>>>>

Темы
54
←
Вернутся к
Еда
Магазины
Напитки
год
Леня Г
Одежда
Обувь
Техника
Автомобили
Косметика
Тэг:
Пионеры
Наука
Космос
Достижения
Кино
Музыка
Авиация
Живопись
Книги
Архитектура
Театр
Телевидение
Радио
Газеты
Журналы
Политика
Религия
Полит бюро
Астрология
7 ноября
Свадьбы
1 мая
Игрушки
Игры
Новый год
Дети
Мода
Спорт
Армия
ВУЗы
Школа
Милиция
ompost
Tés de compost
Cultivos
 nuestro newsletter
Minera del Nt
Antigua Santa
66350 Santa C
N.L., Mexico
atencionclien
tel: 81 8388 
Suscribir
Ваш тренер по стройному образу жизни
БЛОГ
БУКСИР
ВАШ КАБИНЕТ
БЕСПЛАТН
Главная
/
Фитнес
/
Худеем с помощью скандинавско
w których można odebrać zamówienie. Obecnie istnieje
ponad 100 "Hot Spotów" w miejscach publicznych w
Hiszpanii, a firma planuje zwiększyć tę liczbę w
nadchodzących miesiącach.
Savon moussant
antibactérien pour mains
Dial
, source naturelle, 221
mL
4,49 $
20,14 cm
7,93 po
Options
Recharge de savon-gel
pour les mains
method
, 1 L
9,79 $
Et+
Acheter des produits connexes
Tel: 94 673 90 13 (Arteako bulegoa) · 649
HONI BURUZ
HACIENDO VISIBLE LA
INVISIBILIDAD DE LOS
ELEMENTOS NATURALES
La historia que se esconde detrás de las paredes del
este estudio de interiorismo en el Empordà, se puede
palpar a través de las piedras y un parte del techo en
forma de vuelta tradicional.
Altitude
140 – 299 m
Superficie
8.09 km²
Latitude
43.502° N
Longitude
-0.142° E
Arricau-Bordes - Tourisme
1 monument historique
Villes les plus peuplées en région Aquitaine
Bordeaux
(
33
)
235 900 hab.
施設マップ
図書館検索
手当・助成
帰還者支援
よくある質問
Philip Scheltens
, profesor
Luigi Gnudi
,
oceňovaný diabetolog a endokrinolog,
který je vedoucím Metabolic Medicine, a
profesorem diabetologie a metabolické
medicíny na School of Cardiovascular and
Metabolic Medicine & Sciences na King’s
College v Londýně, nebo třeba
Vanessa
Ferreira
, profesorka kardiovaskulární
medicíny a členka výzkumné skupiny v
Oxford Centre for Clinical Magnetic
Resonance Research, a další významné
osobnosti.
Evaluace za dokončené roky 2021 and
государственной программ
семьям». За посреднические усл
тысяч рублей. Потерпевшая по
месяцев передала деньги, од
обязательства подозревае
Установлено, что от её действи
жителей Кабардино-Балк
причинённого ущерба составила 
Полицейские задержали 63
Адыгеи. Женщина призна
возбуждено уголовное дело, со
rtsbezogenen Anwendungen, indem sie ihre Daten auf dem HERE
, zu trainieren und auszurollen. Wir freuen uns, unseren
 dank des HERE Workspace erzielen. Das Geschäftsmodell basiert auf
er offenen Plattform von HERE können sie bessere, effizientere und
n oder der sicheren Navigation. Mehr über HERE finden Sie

<<<<

- _Task goal_
Please give back every line of the listing exactly as it stands.

- _Task response_
Темы
54
←
Вернутся к
Еда
Магазины
Напитки
год
Леня Г
Одежда
Обувь
Техника
Автомобили
Косметика
Тэг:
Пионеры
Наука
Космос
Достижения
Кино
Музыка
Авиация
Живопись
Книги
Архитектура
Театр
Телевидение
Радио
Газеты
Журналы
Политика
Религия
Полит бюро
Астрология
7 ноября
Свадьбы
1 мая
Игрушки
Игры
Новый год
Дети
Мода
Спорт
Армия
ВУЗы
Школа
Милиция
ompost
Tés de compost
Cultivos
 nuestro newsletter
Minera del Nt
Antigua Santa
66350 Santa C
N.L., Mexico
atencionclien
tel: 81 8388 
Suscribir
Ваш тренер по стройному образу жизни
БЛОГ
БУКСИР
ВАШ КАБИНЕТ
БЕСПЛАТН
Главная
/
Фитнес
/
Худеем с помощью скандинавско
w których można odebrać zamówienie. Obecnie istnieje
ponad 100 "Hot Spotów" w miejscach publicznych w
Hiszpanii, a firma planuje zwiększyć tę liczbę w
nadchodzących miesiącach.
Savon moussant
antibactérien pour mains
Dial
, source naturelle, 221
mL
4,49 $
20,14 cm
7,93 po
Options
Recharge de savon-gel
pour les mains
method
, 1 L
9,79 $
Et+
Acheter des produits connexes
Tel: 94 673 90 13 (Arteako bulegoa) · 649
HONI BURUZ
HACIENDO VISIBLE LA
INVISIBILIDAD DE LOS
ELEMENTOS NATURALES
La historia que se esconde detrás de las paredes del
este estudio de interiorismo en el Empordà, se puede
palpar a través de las piedras y un parte del techo en
forma de vuelta tradicional.
Altitude
140 – 299 m
Superficie
8.09 km²
Latitude
43.502° N
Longitude
-0.142° E
Arricau-Bordes - Tourisme
1 monument historique
Villes les plus peuplées en région Aquitaine
Bordeaux
(
33
)
235 900 hab.
施設マップ
図書館検索
手当・助成
帰還者支援
よくある質問
Philip Scheltens
, profesor
Luigi Gnudi
,
oceňovaný diabetolog a endokrinolog,
který je vedoucím Metabolic Medicine, a
profesorem diabetologie a metabolické
medicíny na School of Cardiovascular and
Metabolic Medicine & Sciences na King’s
College v Londýně, nebo třeba
Vanessa
Ferreira
, profesorka kardiovaskulární
medicíny a členka výzkumné skupiny v
Oxford Centre for Clinical Magnetic
Resonance Research, a další významné
osobnosti.
Evaluace za dokončené roky 2021 and
государственной программ
семьям». За посреднические усл
тысяч рублей. Потерпевшая по
месяцев передала деньги, од
обязательства подозревае
Установлено, что от её действи
жителей Кабардино-Балк
причинённого ущерба составила 
Полицейские задержали 63
Адыгеи. Женщина призна
возбуждено уголовное дело, со
rtsbezogenen Anwendungen, indem sie ihre Daten auf dem HERE
, zu trainieren und auszurollen. Wir freuen uns, unseren
 dank des HERE Workspace erzielen. Das Geschäftsmodell basiert auf
er offenen Plattform von HERE können sie bessere, effizientere und
n oder der sicheren Navigation. Mehr über HERE finden Sie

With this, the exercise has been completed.